In a tweet highlighting her letter to Radrizzani, she wrote: “No UK club or organization should promote a country which carries out state sponsored mass murder. They must rethink it, history will judge them to be on the wrong side of this.”

Some fans of the club have also taken to social media to agree with her stance.

“Last week we supported (rights group Amnesty International) over refugee contribution to football. Now a proposed tour to a country involved in ethnic cleansing and mass refugees. My club LUFC needs to get a grip!”

Another simply tweeted, “This tour is not in my name.”

Call for club to use tour as ‘leverage’

Amnesty International issued a statement calling it an “odd choice of country to choose to tour.”

In the statement, Kate Allen, Director of Amnesty International UK is quoted as saying that “far too often sporting events have been used as a cheap PR tool to ‘sportswash’ the stain of a country’s human rights record.

“We’re not going to tell Leeds United where they should and shouldn’t visit, but if the tour does go ahead, the club should use its leverage to call for an end to the crackdown and raise with the Burmese authorities the plight of the hundreds of thousands of families who have been brutalized and forced to flee their homes.”

A statement from the club’s supporters trust took issue with the tour, but from the perspective of safety. The British Foreign and Commonwealth Office (FCO), which advises on travel safety for British nationals, has warned would-be visitors to “check travel advice” before embarking on a trip.

The FCO advises against all but essential travel to some areas of the country, including Rakhine state.

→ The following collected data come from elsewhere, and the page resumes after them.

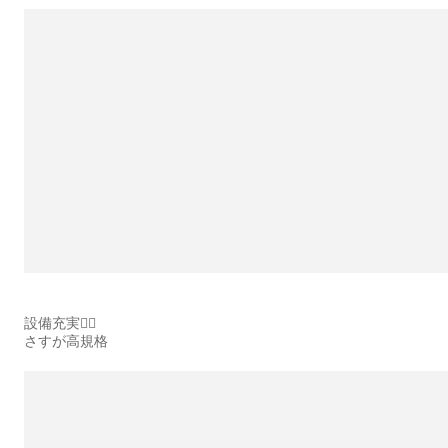
設備充実🙆‍♂️
さすが高規格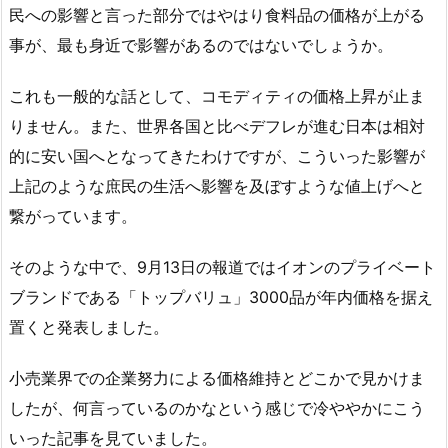
民への影響と言った部分ではやはり食料品の価格が上がる
事が、最も身近で影響があるのではないでしょうか。
これも一般的な話として、コモディティの価格上昇が止ま
りません。また、世界各国と比べデフレが進む日本は相対
的に安い国へとなってきたわけですが、こういった影響が
上記のような庶民の生活へ影響を及ぼすような値上げへと
繋がっています。
そのような中で、9月13日の報道ではイオンのプライベート
ブランドである「トップバリュ」3000品が年内価格を据え
置くと発表しました。
小売業界での企業努力による価格維持とどこかで見かけま
したが、何言っているのかなという感じで冷ややかにこう
いった記事を見ていました。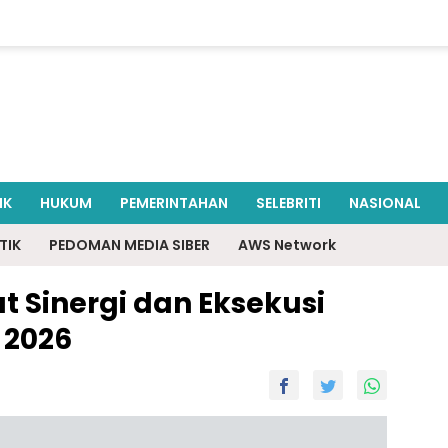
IK
HUKUM
PEMERINTAHAN
SELEBRITI
NASIONAL
TIK
PEDOMAN MEDIA SIBER
AWS Network
t Sinergi dan Eksekusi
 2026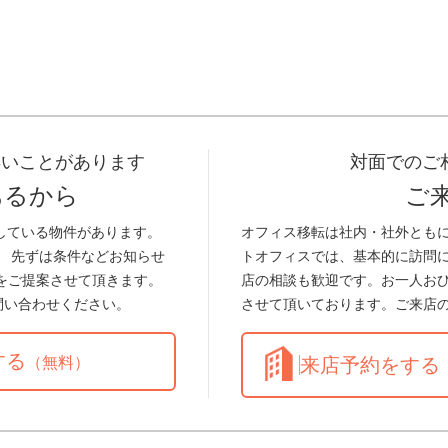
早いことがあります
対面でのご
あるから
ご
している物件があります。
オフィス移転は社内・社外とも
。 先ずは条件などお知らせ
トオフィスでは、基本的に訪問
をご提案させて頂きます。
店の相談も歓迎です。お一人お
問い合わせください。
させて頂いております。ご来店
する
（無料）
来店予約をする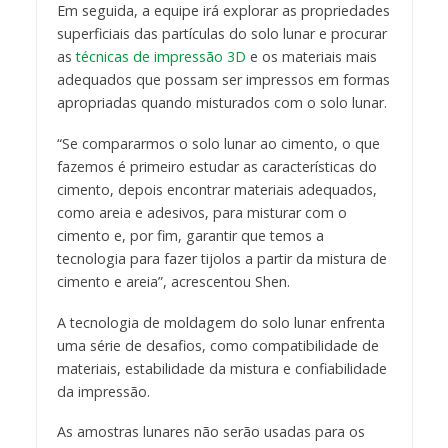
Em seguida, a equipe irá explorar as propriedades
superficiais das partículas do solo lunar e procurar
as
técnicas de impressão 3D
e os materiais mais
adequados que possam ser impressos em formas
apropriadas quando misturados com o solo lunar.
“Se compararmos o solo lunar ao cimento, o que
fazemos é primeiro estudar as características do
cimento, depois encontrar materiais adequados,
como areia e adesivos, para misturar com o
cimento e, por fim, garantir que temos a
tecnologia para fazer tijolos a partir da mistura de
cimento e areia”, acrescentou Shen.
A tecnologia de moldagem do solo lunar enfrenta
uma série de desafios, como compatibilidade de
materiais, estabilidade da mistura e confiabilidade
da impressão.
As amostras lunares não serão usadas para os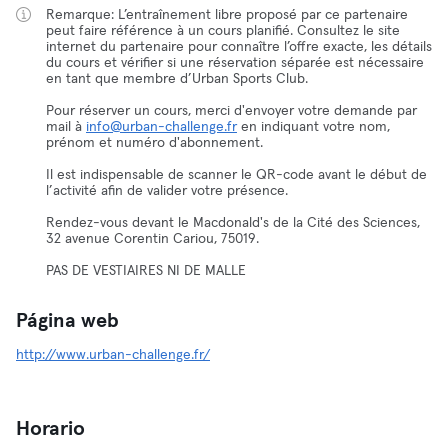
Remarque: L’entraînement libre proposé par ce partenaire
peut faire référence à un cours planifié. Consultez le site
internet du partenaire pour connaître l’offre exacte, les détails
du cours et vérifier si une réservation séparée est nécessaire
en tant que membre d’Urban Sports Club.
Pour réserver un cours, merci d'envoyer votre demande par
mail à
info@urban-challenge.fr
en indiquant votre nom,
prénom et numéro d'abonnement.
Il est indispensable de scanner le QR-code avant le début de
l’activité afin de valider votre présence.
Rendez-vous devant le Macdonald's de la Cité des Sciences,
32 avenue Corentin Cariou, 75019.
PAS DE VESTIAIRES NI DE MALLE
Página web
http://www.urban-challenge.fr/
Horario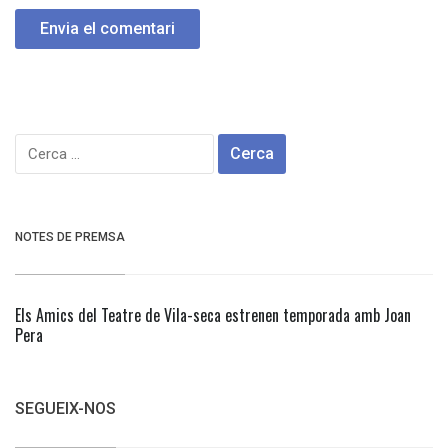
Cerca:
NOTES DE PREMSA
Els Amics del Teatre de Vila-seca estrenen temporada amb Joan
Pera
SEGUEIX-NOS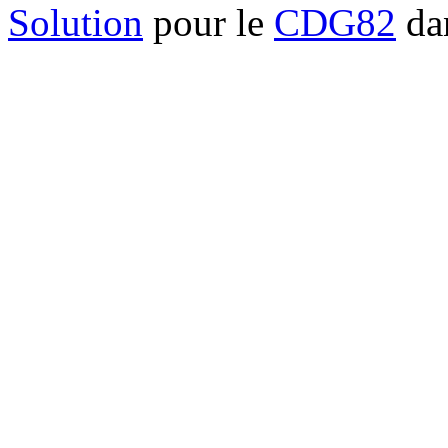
Solution
pour le
CDG82
dan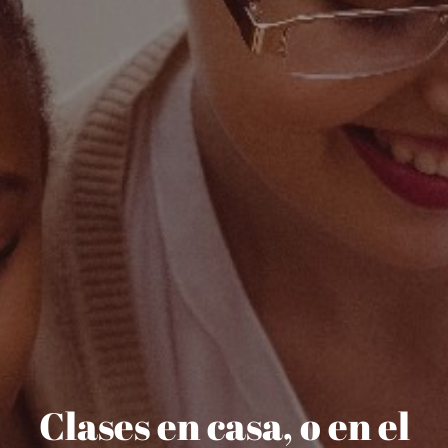
Clases en casa, o en el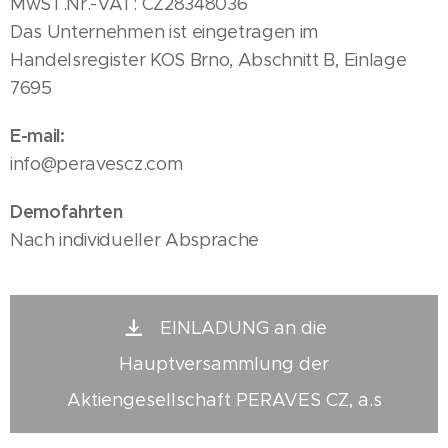
MwST.Nr.-VAT: CZ28348036
Das Unternehmen ist eingetragen im
Handelsregister KOS Brno, Abschnitt B, Einlage
7695
E-mail:
info@peravescz.com
Demofahrten
Nach individueller Absprache
EINLADUNG an die
Hauptversammlung der
Aktiengesellschaft PERAVES CZ, a.s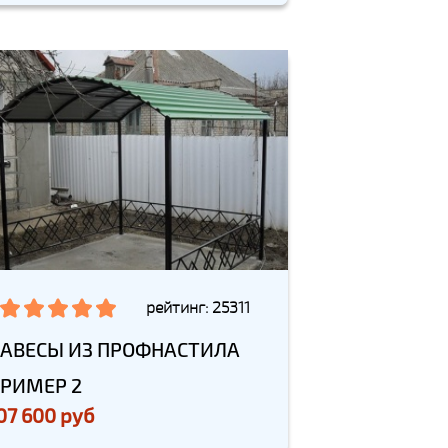
рейтинг: 25311
АВЕСЫ ИЗ ПРОФНАСТИЛА
РИМЕР 2
07 600 руб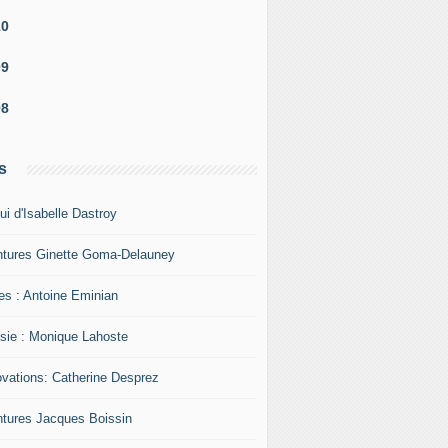
10
09
08
s
ui d'Isabelle Dastroy
ntures Ginette Goma-Delauney
res : Antoine Eminian
sie : Monique Lahoste
ovations: Catherine Desprez
ntures Jacques Boissin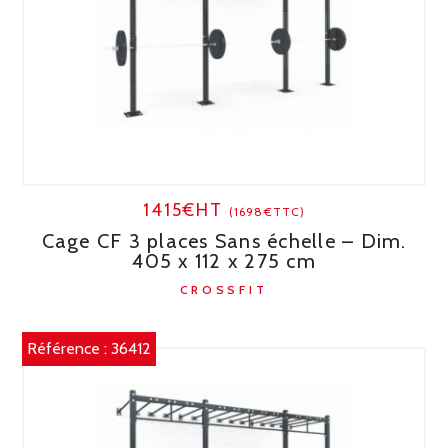
1415€HT
(1698€TTC)
Cage CF 3 places Sans échelle – Dim.
405 x 112 x 275 cm
CROSSFIT
Référence :
36412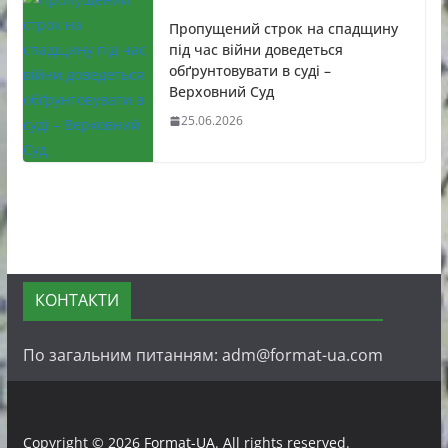
Пропущений строк на спадщину
під час війни доведеться
обґрунтовувати в суді –
Верховний Суд
25.06.2026
КОНТАКТИ
По загальним питанням: adm@format-ua.com
Copyright © 2026
Format-UA
. All rights reserved.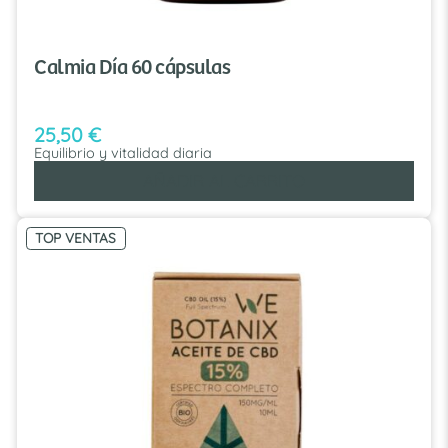
Calmia Día 60 cápsulas
25,50
€
Equilibrio y vitalidad diaria
AÑADIR AL CARRITO
TOP VENTAS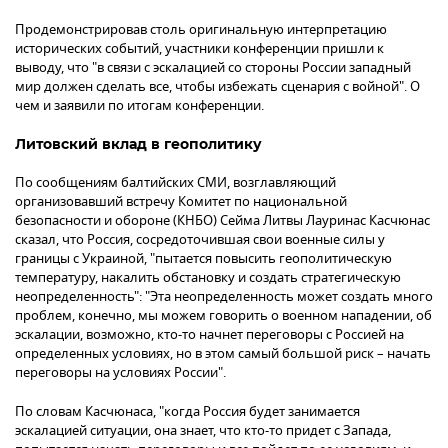
Продемонстрировав столь оригинальную интерпретацию
исторических событий, участники конференции пришли к
выводу, что "в связи с эскалацией со стороны России западный
мир должен сделать все, чтобы избежать сценария с войной". О
чем и заявили по итогам конференции.
Литовский вклад в геополитику
По сообщениям балтийских СМИ, возглавляющий
организовавший встречу Комитет по национальной
безопасности и обороне (КНБО) Сейма Литвы Лауринас Касчюнас
сказал, что Россия, сосредоточившая свои военные силы у
границы с Украиной, "пытается повысить геополитическую
температуру, накалить обстановку и создать стратегическую
неопределенность": "Эта неопределенность может создать много
проблем, конечно, мы можем говорить о военном нападении, об
эскалации, возможно, кто-то начнет переговоры с Россией на
определенных условиях, но в этом самый большой риск – начать
переговоры на условиях России".
По словам Касчюнаса, "когда Россия будет занимается
эскалацией ситуации, она знает, что кто-то придет с Запада,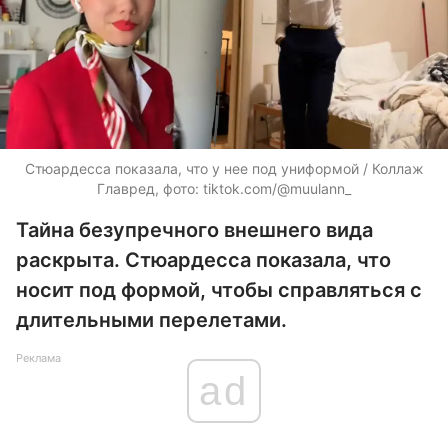
Стюардесса показала, что у нее под униформой / Коллаж
Главред, фото: tiktok.com/@muulann_
Тайна безупречного внешнего вида
раскрыта. Стюардесса показала, что
носит под формой, чтобы справляться с
длительными перелетами.
Реклама
ad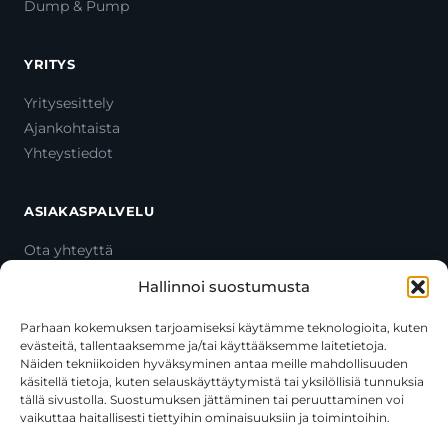
Dump & Pump
YRITYS
Yritysesittely
Ajankohtaista
Yhteystiedot
ASIAKASPALVELU
Ota yhteyttä
Oma tili
Hallinnoi suostumusta
Maksutavat
Toimitustavat
Parhaan kokemuksen tarjoamiseksi käytämme teknologioita, kuten
evästeitä, tallentaaksemme ja/tai käyttääksemme laitetietoja.
Usein kysytyt kysymykset
Näiden tekniikoiden hyväksyminen antaa meille mahdollisuuden
+358 44 270 3795
käsitellä tietoja, kuten selauskäyttäytymistä tai yksilöllisiä tunnuksia
asiakaspalvelu@toolcat.fi
tällä sivustolla. Suostumuksen jättäminen tai peruuttaminen voi
vaikuttaa haitallisesti tiettyihin ominaisuuksiin ja toimintoihin.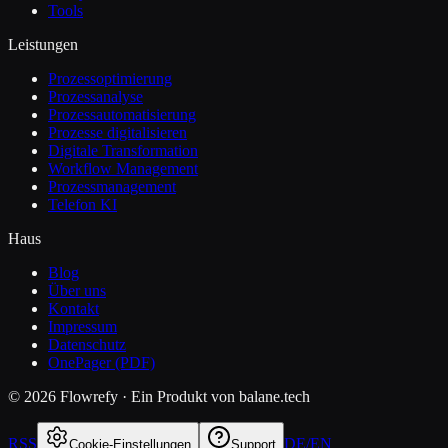
Tools
Leistungen
Prozessoptimierung
Prozessanalyse
Prozessautomatisierung
Prozesse digitalisieren
Digitale Transformation
Workflow Management
Prozessmanagement
Telefon KI
Haus
Blog
Über uns
Kontakt
Impressum
Datenschutz
OnePager (PDF)
©
2026
Flowrefy ·
Ein Produkt von balane.tech
RSS
DE
/
EN
Cookie-Einstellungen
Support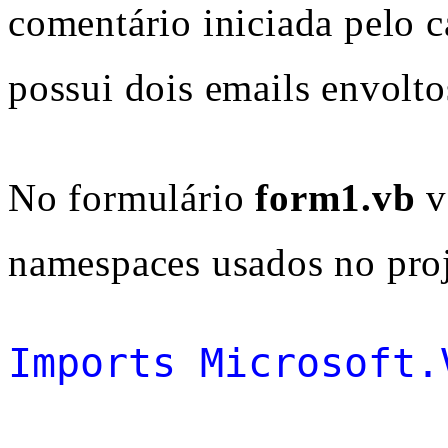
comentário iniciada pelo c
possui dois emails envolto
No formulário
form1.vb
v
namespaces usados no proj
Imports
Microsoft.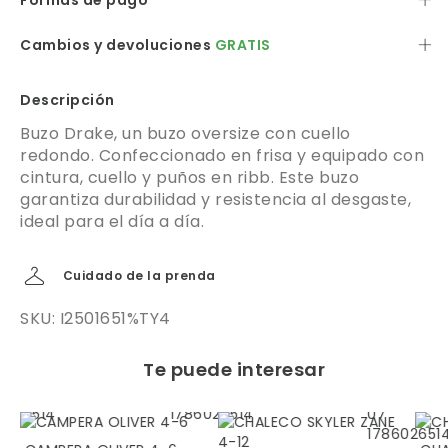
Formas de pago
Cambios y devoluciones
GRATIS
Descripción
Buzo Drake, un buzo oversize con cuello
redondo. Confeccionado en frisa y equipado con
cintura, cuello y puños en ribb. Este buzo
garantiza durabilidad y resistencia al desgaste,
ideal para el día a día.
Cuidado de la prenda
SKU: I2501651%TY4
Te puede interesar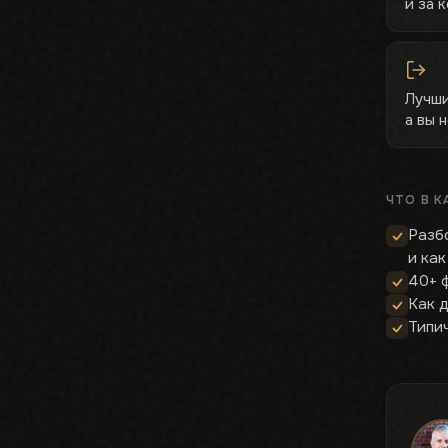
и за 
Лучши
а вы 
ЧТО В К
Разб
и как
40+ 
Как 
Типи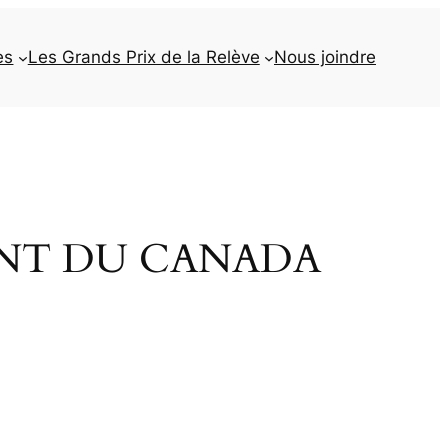
es
Les Grands Prix de la Relève
Nous joindre
ENT DU CANADA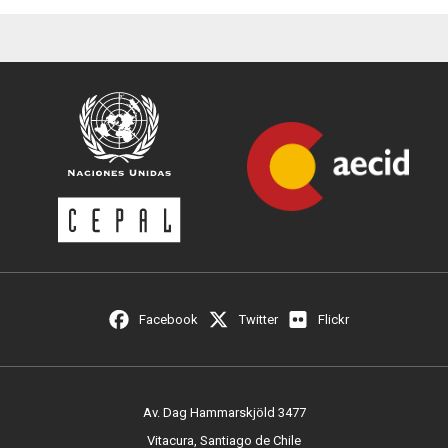
Facebook
Twitter
Flickr
Av. Dag Hammarskjöld 3477
Vitacura, Santiago de Chile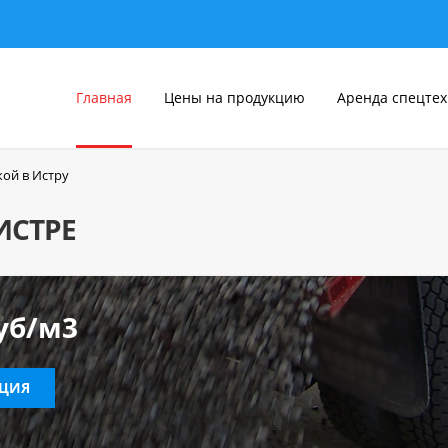
Главная
Цены на продукцию
Аренда спецте
кой в Истру
ИСТРЕ
уб/м3
АЦИЯ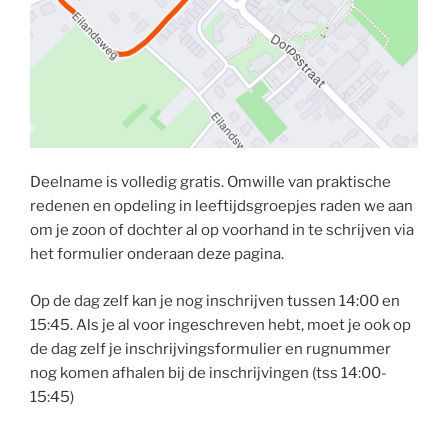
Deelname is volledig gratis. Omwille van praktische
redenen en opdeling in leeftijdsgroepjes raden we aan
om je zoon of dochter al op voorhand in te schrijven via
het formulier onderaan deze pagina.
Op de dag zelf kan je nog inschrijven tussen 14:00 en
15:45. Als je al voor ingeschreven hebt, moet je ook op
de dag zelf je inschrijvingsformulier en rugnummer
nog komen afhalen bij de inschrijvingen (tss 14:00-
15:45)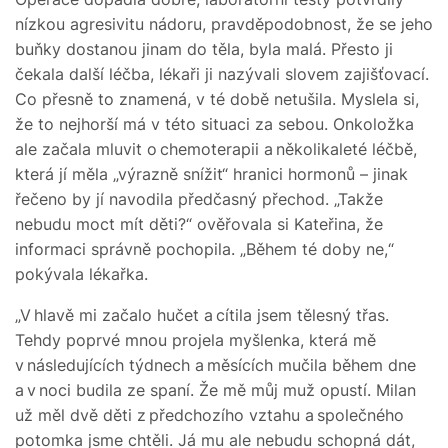
nízkou agresivitu nádoru, pravděpodobnost, že se jeho
buňky dostanou jinam do těla, byla malá. Přesto ji
čekala další léčba, lékaři ji nazývali slovem zajišťovací.
Co přesně to znamená, v té době netušila. Myslela si,
že to nejhorší má v této situaci za sebou. Onkoložka
ale začala mluvit o chemoterapii a několikaleté léčbě,
která jí měla „výrazně snížit“ hranici hormonů – jinak
řečeno by jí navodila předčasný přechod. „Takže
nebudu moct mít děti?“ ověřovala si Kateřina, že
informaci správně pochopila. „Během té doby ne,“
pokývala lékařka.
„V hlavě mi začalo hučet a cítila jsem tělesný třas.
Tehdy poprvé mnou projela myšlenka, která mě
v následujících týdnech a měsících mučila během dne
a v noci budila ze spaní. Že mě můj muž opustí. Milan
už měl dvě děti z předchozího vztahu a společného
potomka jsme chtěli. Já mu ale nebudu schopná dát,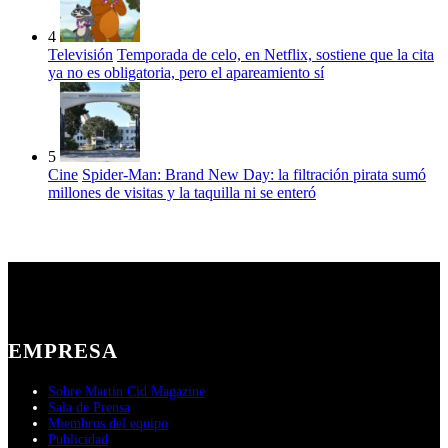
4
Televisión
Temporada de celo, en Netflix, sostiene que la cita
ya no es obligatoria, pero el apareamiento sí
5
Cine
Spider-Man: Brand New Day: la filtración pirata sumó
millones de visitas y la taquilla ni se enteró
EMPRESA
Sobre Martin Cid Magazine
Sala de Prensa
Miembros del equipo
Publicidad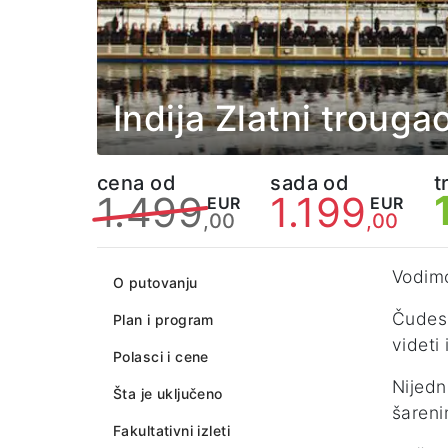
Indija Zlatni trouga
cena od
sada od
t
1.499
1.199
EUR
EUR
,00
,00
Vodimo
O putovanju
Čudesn
Plan i program
videti
Polasci i cene
Nijedn
Šta je uključeno
šaren
Fakultativni izleti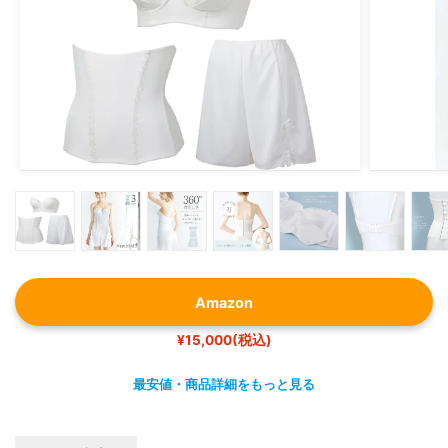
Amazon
¥15,000(税込)
最安値・商品詳細をもっと見る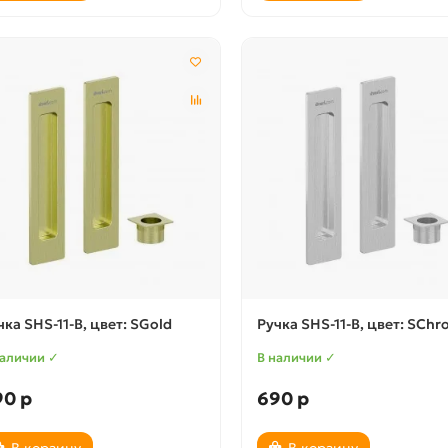
чка SHS-11-B, цвет: SGold
Ручка SHS-11-B, цвет: SCh
наличии ✓
В наличии ✓
90 р
690 р
В корзину
В корзину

The Leeds United Supporters Trust says it recognizes the “discontent” amongst fans but insists that the tour is non-political in nature.

The group says it views the tour as “an opportunity for Leeds United to be pioneers and break down barriers and build relationships with the people and business community within a country trying to emerge from a difficult past.”

Leeds United, once one of the biggest, most successful teams in England, made it to the final of the European Cup in 1975 but since the early 2000s has fallen on hard times and has found promotion to the top-tier Premier League beyond its grasp.

The club currently sits in 12th place in the Championship, England’s second-tier league.